NON GOV. REGULATIONS & AUDITS AND NDA

Question 1

What does ISMP stand for?

Answer 1

Institute for Safe Medication Practices.

Question 2

Name 4 causes of medication errors identified by ISMP.

Answer 2

Look-alike or sound alike drug names.
Drug labeling.
Packaging similarities for different drug doses.
Misinterpreted abbreviations.

Question 3

According to the ISMP, ______________ between doctors, pharmacists, and other healthcare team members contribute to medication errors.

Answer 3

Miscommunication.

Question 4

True or False
According to the ISMP, when prescribing and administering drugs, incomplete patient information does not contribute to medication errors.

Answer 4

False.

Incomplete information contributes to medication errors.

Question 5

What documentation must be provided when an auditor requests the hard copy of a prescription?

Answer 5

The original written rx, or telephone/faxed prescription drug order.

Question 6

What documentation must be provided when an auditor asks if the patient picked up the prescription?

Answer 6

A copy of the patient’s signature or signature of the person designated to pick up the script. (Insurance log book)

Question 7

What documentation must be provided when an auditor questions if we stock the merchandise we say we do?

Answer 7

The same size bottle billed to the insurance.

Question 8

Summarize what the Joint Commission is.

Answer 8

A non-governmental agency that conducts voluntary certification inspections.

Question 9

True or False

A Joint Commission inspection is not a “high stress” time for the pharmacy.

Answer 9

False.

A Joint Commission inspection process is lengthy and detailed.

Question 10

Name the committees involved in the NDA process.

Answer 10

Medical, Biopharmaceutical, Pharmacology, Chemistry, Microbiology, and Statistical.

Question 11

True or False

The development stage of the New Drug Application Process consists of being approved by committees.

Answer 11

False.

The development stage includes study results compiled for presentation to the FDA for consideration.

Question 12

Once the NDA has been approved by the committees, there are two more hurdles to pass.

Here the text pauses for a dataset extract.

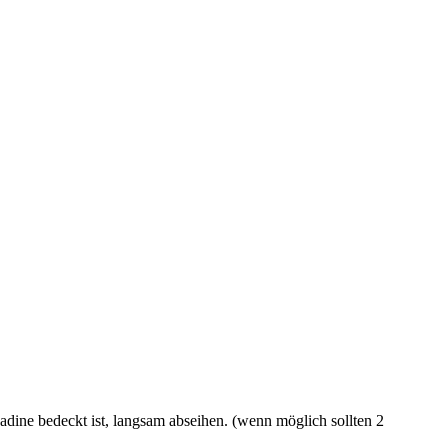
adine bedeckt ist, langsam abseihen. (wenn möglich sollten 2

They are:

Answer 12

Verify accurate and detailed labeling.

Inspect the manufacturing facility.

Question 13

Describe Phase I of the NDA Process.

Answer 13

Determine tolerated dose, not efficacy.
Small # of healthy volunteers.
ETOC: 1-2 yrs

Question 14

Describe Phase II of the NDA Process.

Answer 14

Determine drug effectiveness for intended disease group.
Many volunteers.
0 degree of effectiveness = no pass to Phase III
ETOC: 2-3 yrs

Question 15

Describe Phase III of the NDA Process.

Answer 15

Final trials before FDA submission.
Double blind for thousands of individuals.
Compares effectiveness to a known drug.
ETOC: 3-4 yrs

Question 16

Describe Phase IV of the NDA Process.

Answer 16

Marketed to general public if FDA approved.
Follows any problems after distribution.
ETOC: Ongoing

Question 17

What does IND stand for?

Answer 17

Investigational New Drug Review.

Question 18

What is the purpose of IND?

Answer 18

To apply for exemption to the Federal Law prohibiting interstate shipment of unapproved drugs.